In fact, the disconnect between housing reality and the Wonderland we’re all now living in was the subject of a formal note last week from researchers at Standard & Poor’s. Like me, they were vexed to see that seasonally-adjusted housing data has looked so positive, while the unadjusted data looked far less so.
Most media outlets, after all, have been trumpeting the positive, seasonally-adjusted data as proof of recovery.
Here’s an example: the raw S&P/Case-Shiller data found a -0.2% dip in home prices in January (using the 10 city index), yet the seasonally-adjusted data reported by most media outlets showed a 0.4% increase month-over-month. This sort of dichotomy has been apparent for some time—and not just within the S&P/Case-Shiller data, either.
Consider the insight of Gluskin Sheff Chief Economist David Rosenberg:
“Now it would be one thing if January was an unusually weak seasonal month for home prices deserving of an upward skew from the adjustment factors; however, from 1998 through to 2006, they rose in each and every January and by an average of 0.6%.
“But what happened is that home prices collapsed in each of the past three Januarys — by an average of 1.8%, or a 25% annual rate. And, seasonal factors typically weigh the experience of the prior three years disproportionately so what looks like steady gains in housing prices may be little more than a statistical mirage.”
In other words, the disparity between adjusted and unadjusted data suggests that seasonal statistical corrections are doing more than simply correcting for any seasonal effects—especially if you believe that the underlying seasonal patterns of the housing market have been significantly disrupted by what statisticians would call “exogenous” variables. (That is, something other than seasonality.)
In its note, the S&P/Case-Shiller Home Price Index Committee suggested that foreclosures and “other market dislocations”—code speak for extraordinary mortgage market support from the Fed, as well as a substantial tax credit program for consumers—have affected home prices beyond what would normally be seen by seasonality. “[W]e believe that current market conditions are making the seasonally-adjusted data less reliable indicators,” the committee said.
“[T]he Committee believes that, for the present, the unadjusted series is a more reliable indicator and, thus, reports should focus on the year-over-year changes where seasonal shifts are not a factor.”
Welcome to Wonderland, indeed.
So, for now, we see builders swinging their hammers again a little bit more, pushing March housing starts up 20.2 percent from one year ago—those numbers coming fresh off of an all-time record low in new housing starts in February. And we see that existing home sales soared in March, too, up 6.8% as borrowers rushed to claim a tax credit before expiration. Is this what recovery looks like? Only if you believe this is reality.

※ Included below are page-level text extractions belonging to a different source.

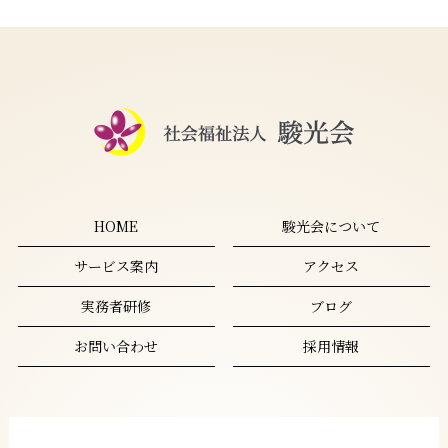
HOME
駿光会について
サービス案内
アクセス
実務者研修
ブログ
お問い合わせ
採用情報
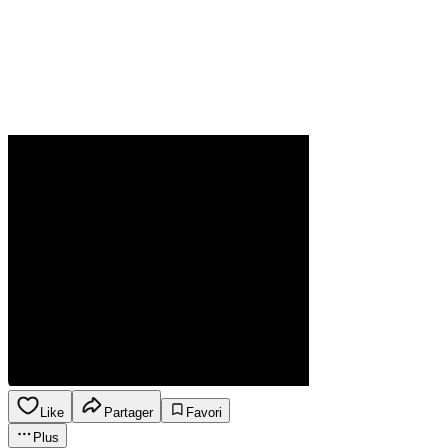
Like
Partager
Favori
Plus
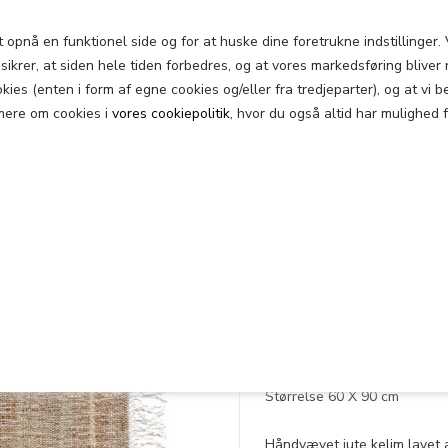
pnå en funktionel side og for at huske dine foretrukne indstillinger. V
ikrer, at siden hele tiden forbedres, og at vores markedsføring bliver r
Vintage 
ookies (enten i form af egne cookies og/eller fra tredjeparter), og at v
mere om cookies i
vores cookiepolitik
, hvor du også altid har mulighed 
JUTE KELI
Varenummer:
3165
Leveringstid:
Lev. 1
Lager:
Sol
Jute Kelim Tæppe nr. 3165
Størrelse 60 X 90 cm
Håndvævet jute kelim lavet a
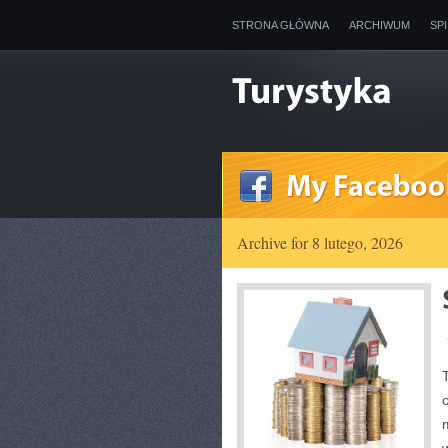
STRONA GŁÓWNA
ARCHIWUM
SP
Archive for 8 lutego, 2026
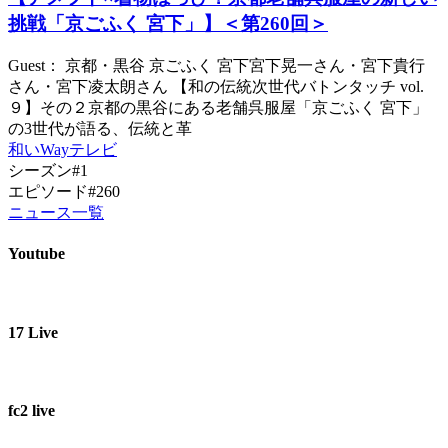
挑戦「京ごふく 宮下」】＜第260回＞
Guest： 京都・黒谷 京ごふく 宮下宮下晃一さん・宮下貴行
さん・宮下凌太朗さん 【和の伝統次世代バトンタッチ vol.
９】その２京都の黒谷にある老舗呉服屋「京ごふく 宮下」
の3世代が語る、伝統と革
和いWayテレビ
シーズン#1
エピソード#260
ニュース一覧
Youtube
17 Live
fc2 live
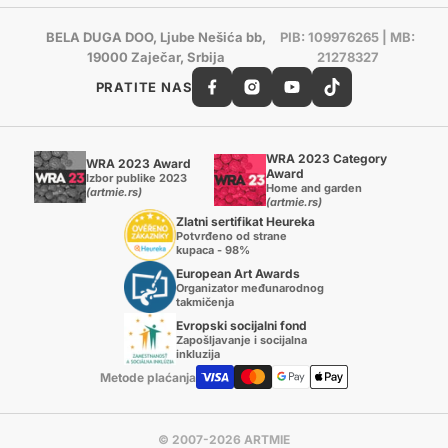
BELA DUGA DOO, Ljube Nešića bb,
PIB: 109976265 | MB:
19000 Zaječar, Srbija
21278327
PRATITE NAS
WRA 2023 Category
WRA 2023 Award
Award
Izbor publike 2023
Home and garden
(artmie.rs)
(artmie.rs)
Zlatni sertifikat Heureka
Potvrđeno od strane
kupaca - 98%
European Art Awards
Organizator međunarodnog
takmičenja
Evropski socijalni fond
Zapošljavanje i socijalna
inkluzija
Metode plaćanja
© 2007-2026 ARTMIE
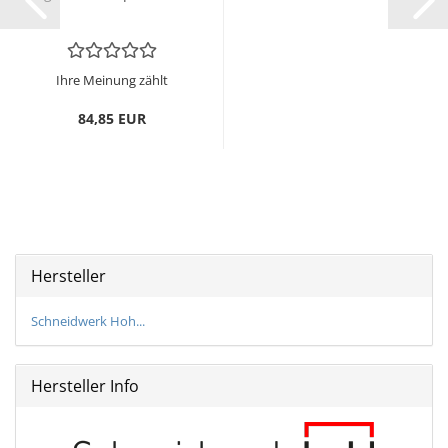
Ihre Meinung zählt
84,85 EUR
Hersteller
Schneidwerk Hoh...
Hersteller Info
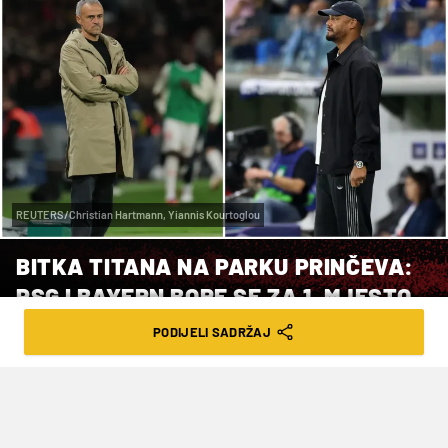
REUTERS/Christian Hartmann, Yiannis Kourtoglou
BITKA TITANA NA PARKU PRINČEVA:
PSG I BAYERN BORE SE ZA 1. MJESTO
PODIJELI SADRŽAJ
VRIJEME ČITANJA: 2MIN | UTO. 04.11.25. | 12:20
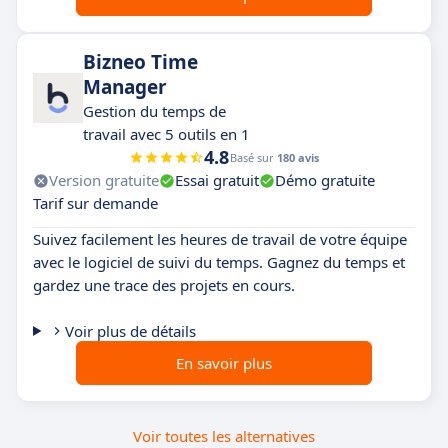
Bizneo Time
Manager
Gestion du temps de
travail avec 5 outils en 1
4.8
Basé sur
180 avis
Version gratuite
Essai gratuit
Démo gratuite
Tarif sur demande
Suivez facilement les heures de travail de votre équipe
avec le logiciel de suivi du temps. Gagnez du temps et
gardez une trace des projets en cours.
Voir plus de détails
En savoir plus
Voir toutes les alternatives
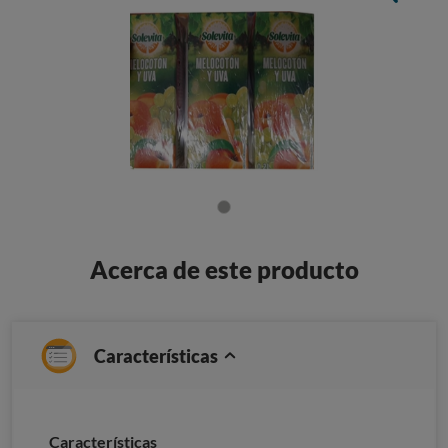
Acerca de este producto
Características
Características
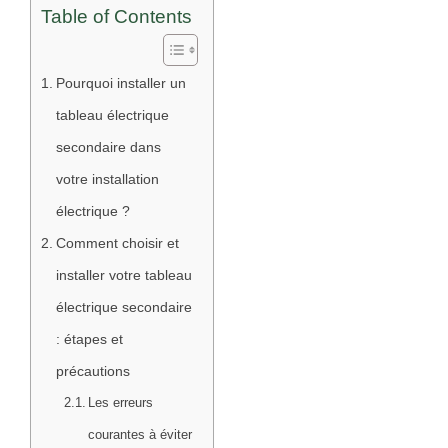
Table of Contents
Pourquoi installer un
tableau électrique
secondaire dans
votre installation
électrique ?
Comment choisir et
installer votre tableau
électrique secondaire
: étapes et
précautions
Les erreurs
courantes à éviter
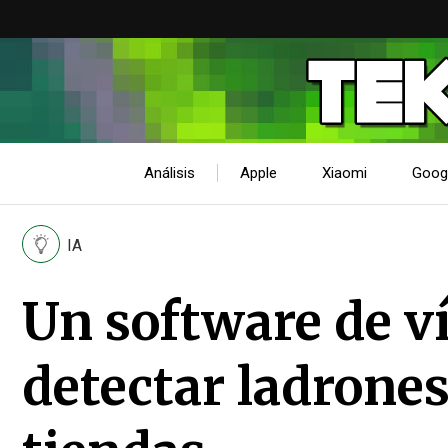
Análisis
Apple
Xiaomi
Goog
IA
Un software de ví
detectar ladrones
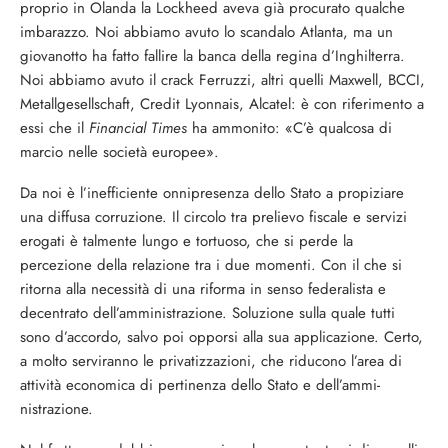
proprio in Olanda la Lockheed a­veva già procurato qualche
imbarazzo. Noi abbiamo avuto lo scandalo Atlan­ta, ma un
giovanotto ha fatto fallire la banca della regina d’Inghilterra.
Noi abbiamo avuto il crack Ferruzzi, altri quelli Maxwell, BCCI,
Metallgesell­schaft, Credit Lyonnais, Alcatel: è con riferimento a
essi che il
Financial Ti­mes
ha ammonito: «C’è qualcosa di
marcio nelle società europee».
Da noi è l’inefficiente onnipresenza dello Stato a propiziare
una diffusa corruzione. Il circolo tra prelievo fiscale e servizi
erogati è talmente lungo e tor­tuoso, che si perde la
percezione della relazione tra i due momenti. Con il che si
ritorna alla necessità di una riforma in senso federalista e
decentrato del­l’amministrazione. Soluzione sulla qua­le tutti
sono d’accordo, salvo poi op­porsi alla sua applicazione. Certo,
a molto serviranno le privatizzazioni, che riducono l’area di
attività economica di pertinenza dello Stato e dell’ammi­
nistrazione.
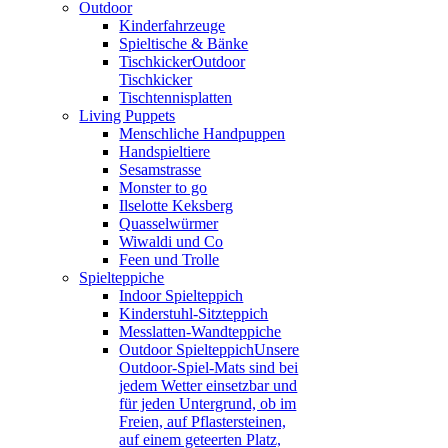
Outdoor
Kinderfahrzeuge
Spieltische & Bänke
Tischkicker
Outdoor
Tischkicker
Tischtennisplatten
Living Puppets
Menschliche Handpuppen
Handspieltiere
Sesamstrasse
Monster to go
Ilselotte Keksberg
Quasselwürmer
Wiwaldi und Co
Feen und Trolle
Spielteppiche
Indoor Spielteppich
Kinderstuhl-Sitzteppich
Messlatten-Wandteppiche
Outdoor Spielteppich
Unsere
Outdoor-Spiel-Mats sind bei
jedem Wetter einsetzbar und
für jeden Untergrund, ob im
Freien, auf Pflastersteinen,
auf einem geteerten Platz,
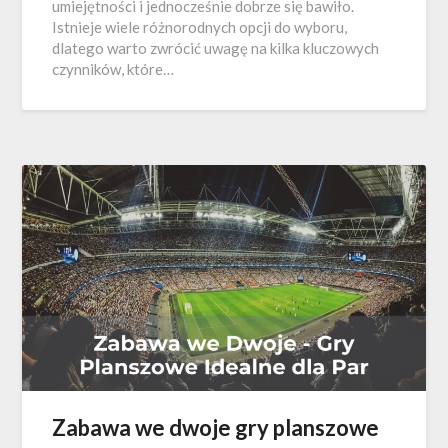
umiejętności i jednocześnie dobrze się bawiło.
Istnieje wiele różnorodnych opcji do wyboru,
dlatego warto zwrócić uwagę na kilka kluczowych
czynników, które…
Zabawa we dwoje gry planszowe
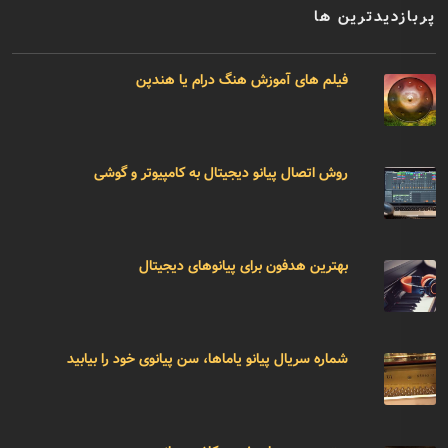
پربازدیدترین ها
فیلم های آموزش هنگ درام یا هندپن
روش اتصال پیانو دیجیتال به کامپیوتر و گوشی
بهترین هدفون برای پیانوهای دیجیتال
شماره سریال پیانو یاماها، سن پیانوی خود را بیابید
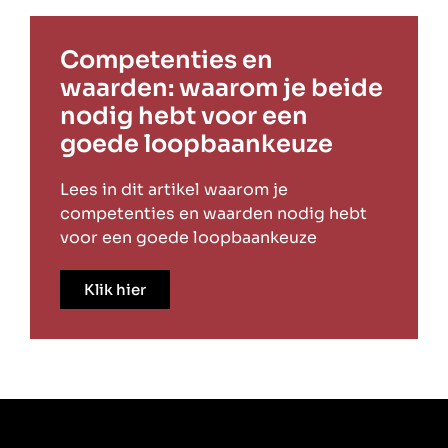
Competenties en
waarden: waarom je beide
nodig hebt voor een
goede loopbaankeuze
Lees in dit artikel waarom je
competenties en waarden nodig hebt
voor een goede loopbaankeuze
Klik hier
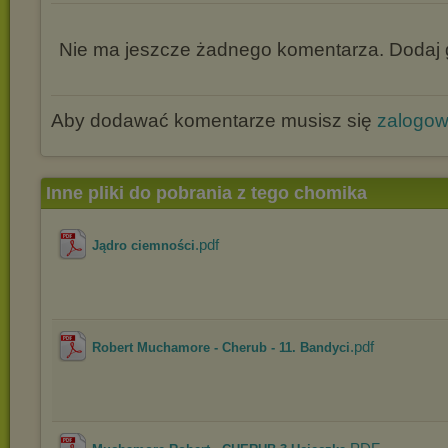
Nie ma jeszcze żadnego komentarza. Dodaj g
Aby dodawać komentarze musisz się
zalogo
Inne pliki do pobrania z tego chomika
.pdf
Jądro ciemności
.pdf
Robert Muchamore - Cherub - 11. Bandyci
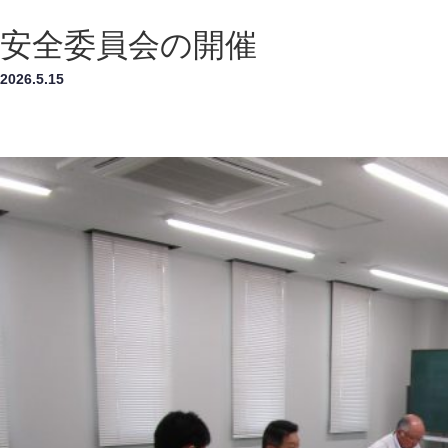
安全委員会の開催
2026.5.15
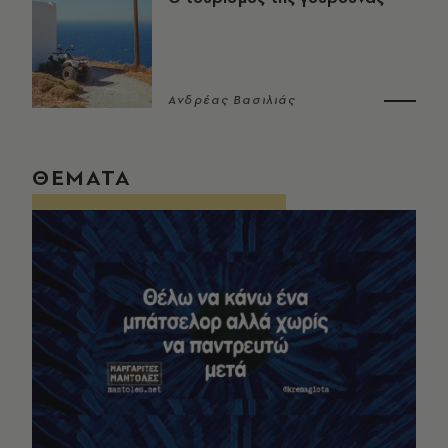
Ανδρέας Βασιλιάς
ΘΕΜΑΤΑ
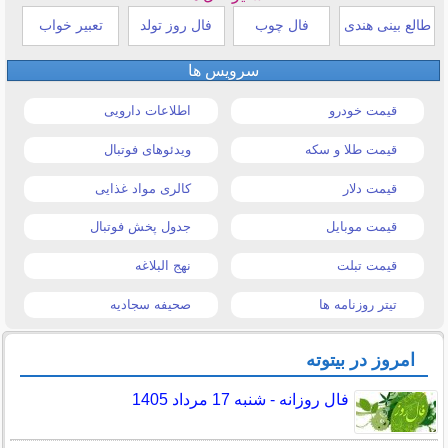
طالع بینی هندی
فال چوب
فال روز تولد
تعبیر خواب
سرویس ها
قیمت خودرو
اطلاعات دارویی
قیمت طلا و سکه
ویدئوهای فوتبال
قیمت دلار
کالری مواد غذایی
قیمت موبایل
جدول پخش فوتبال
قیمت تبلت
نهج البلاغه
تیتر روزنامه ها
صحیفه سجادیه
امروز در بیتوته
فال روزانه - شنبه 17 مرداد 1405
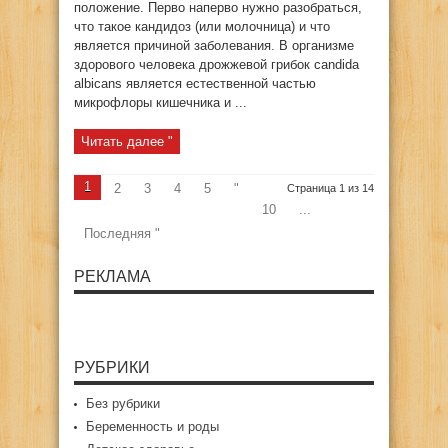
положение. Перво наперво нужно разобраться,
что такое кандидоз (или молочница) и что
является причиной заболевания. В организме
здорового человека дрожжевой грибок candida
albicans является естественной частью
микрофлоры кишечника и ...
Читать далее "
1
2
3
4
5
"
Страница 1 из 14
10
...
Последняя "
РЕКЛАМА
РУБРИКИ
Без рубрики
Беременность и роды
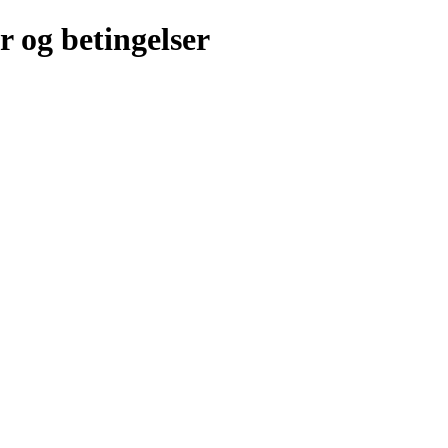
r og betingelser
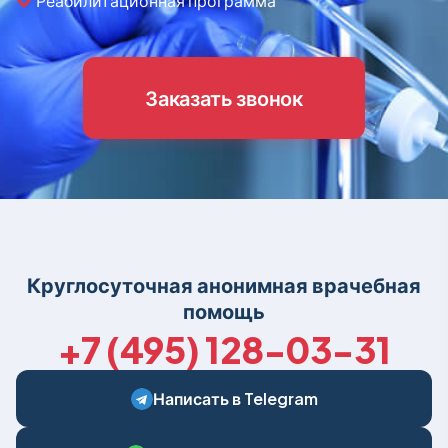
Реабилитационная программа
Заказать звонок
Круглосуточная анонимная врачебная
помощь
+7 (495) 128-03-31
Написать в Telegram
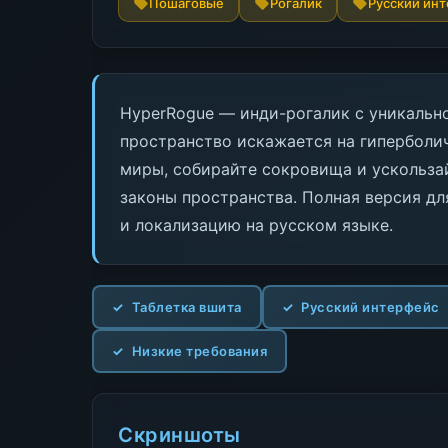
Пошаговые
Рогалик
Русский ин
HyperRogue — инди-рогалик с уникальн
пространство искажается на гиперболи
миры, собирайте сокровища и ускольза
законы пространства. Полная версия дл
и локализацию на русском языке.
Таблетка вшита
Русский интерфейс
Низкие требования
Скриншоты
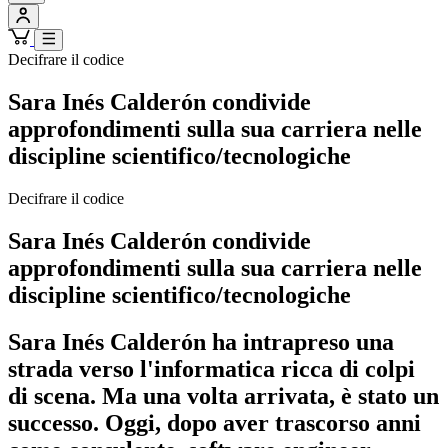
Decifrare il codice
Sara Inés Calderón condivide
approfondimenti sulla sua carriera nelle
discipline scientifico/tecnologiche
Decifrare il codice
Sara Inés Calderón condivide
approfondimenti sulla sua carriera nelle
discipline scientifico/tecnologiche
Sara Inés Calderón ha intrapreso una
strada verso l'informatica ricca di colpi
di scena. Ma una volta arrivata, è stato un
successo. Oggi, dopo aver trascorso anni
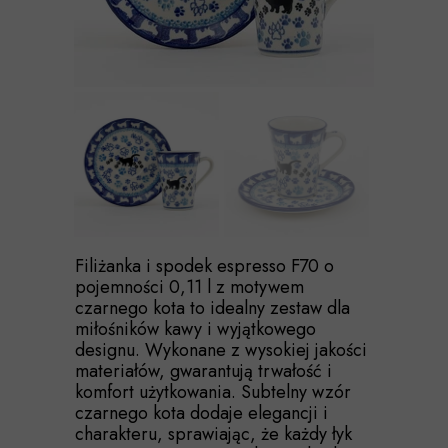
Filiżanka i spodek espresso F70 o
pojemności 0,11 l z motywem
czarnego kota to idealny zestaw dla
miłośników kawy i wyjątkowego
designu. Wykonane z wysokiej jakości
materiałów, gwarantują trwałość i
komfort użytkowania. Subtelny wzór
czarnego kota dodaje elegancji i
charakteru, sprawiając, że każdy łyk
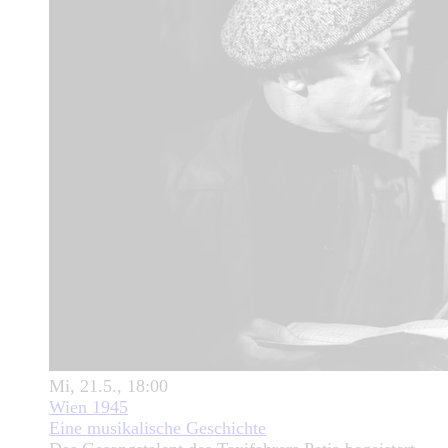
Mi, 21.5., 18:00
Wien 1945
Eine musikalische Geschichte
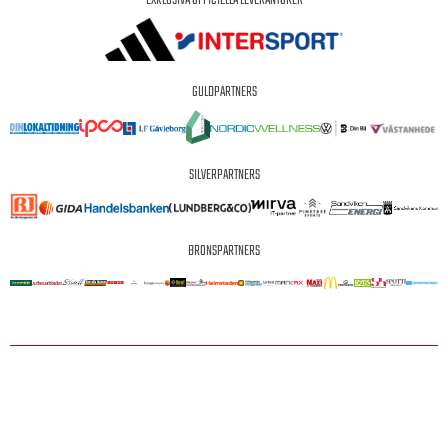
EXKLUSIVA OFFICIELLA LEVERANTÖRER
GULDPARTNERS
SILVERPARTNERS
BRONSPARTNERS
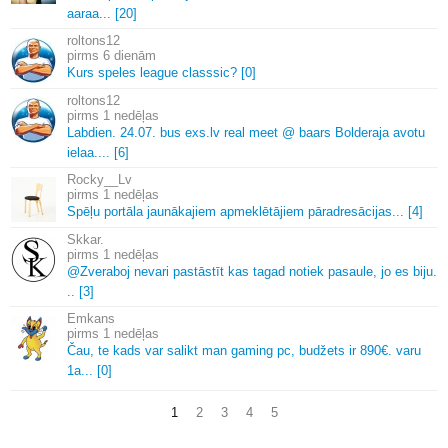
aaraa.
.
.
[20]
roltons12
6 dienām
Kurs speles league classsic? [0]
roltons12
1 nedēļas
Labdien.
24.
07.
bus exs.
lv real meet @ baars Bolderaja avotu
ielaa.
.
.
.
[6]
Rocky__Lv
1 nedēļas
Spēļu portāla jaunākajiem apmeklētājiem pāradresācijas.
.
.
[4]
Skkar.
1 nedēļas
@Zveraboj nevari pastāstīt kas tagad notiek pasaule, jo es biju.
.
.
[3]
Emkans
1 nedēļas
Čau, te kads var salikt man gaming pc, budžets ir 890€.
varu
1a.
.
.
[0]
1
2
3
4
5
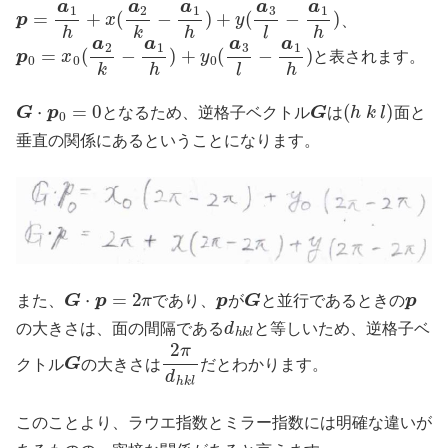
p
=
a
1
h
+
x
(
a
2
k
−
a
1
h
)
+
y
(
a
3
l
−
a
1
h
)
、
p
0
=
x
0
(
a
2
k
−
a
1
h
)
+
y
0
(
a
3
l
−
a
1
h
)
と表されます。
G
⋅
p
0
=
0
G
(
h
k
l
)
となるため、逆格子ベクトル
は
面と
垂直の関係にあるということになります。
G
⋅
p
=
2
π
p
G
p
また、
であり、
が
と並行であるときの
d
h
k
l
の大きさは、面の間隔である
と等しいため、逆格子ベ
G
2
π
d
h
k
l
クトル
の大きさは
だとわかります。
このことより、ラウエ指数とミラー指数には明確な違いが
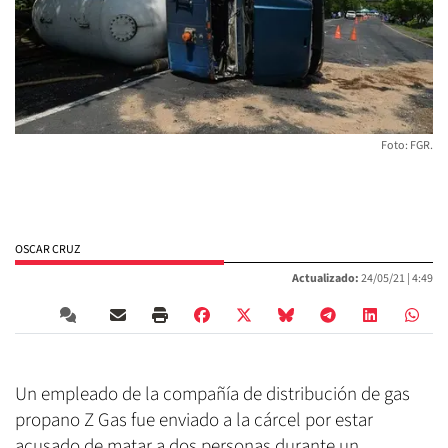
Foto: FGR.
OSCAR CRUZ
Actualizado:
24/05/21 |
4:49
Un empleado de la compañía de distribución de gas
propano Z Gas fue enviado a la cárcel por estar
acusado de matar a dos personas durante un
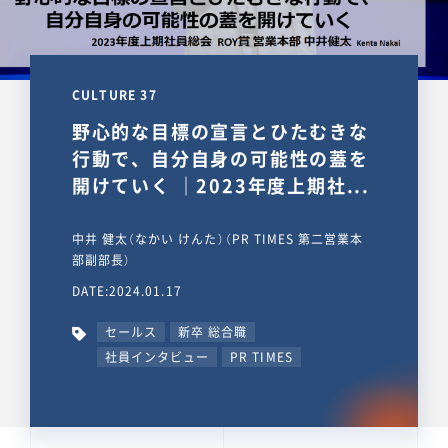
CULTURE 37
野心的な目標の宣言とひたむきな
行動で、自分自身の可能性の蓋を
開けていく ｜2023年度上期社...
中井 健太（なかい けんた）（PR TIMES 第二営業本
部副部長）
DATE:2024.01.17
セールス
新卒 総合職
社員インタビュー
PR TIMES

I tend to see reality in terms of a not-so-hidden overhang of distressed mortgages that must eventually be dealt with—7.9 million, at last count. And whether through short sales, or the tried-and-true foreclosure to REO pipeline, there are undoubtedly millions of such homes yet waiting to enter the nation’s available housing supply.
Likewise, we are seeing vacant housing units reach a record, as well, hitting 19 million in the first quarter of this year according to data released Monday morning by the Commerce Department. Depending on whose estimate you believe, that adds another 1.5 to 2 million excess housing units that will undoubtedly constrain upward movement in home prices.
Is there anyone out there that really believes that an unavoidably increasing and likely substantial supply of homes will somehow drive home prices upward further this year? Perhaps only those that live in Wonderland.
This post has been republished from HousingWire, a mortgage and real estate news site.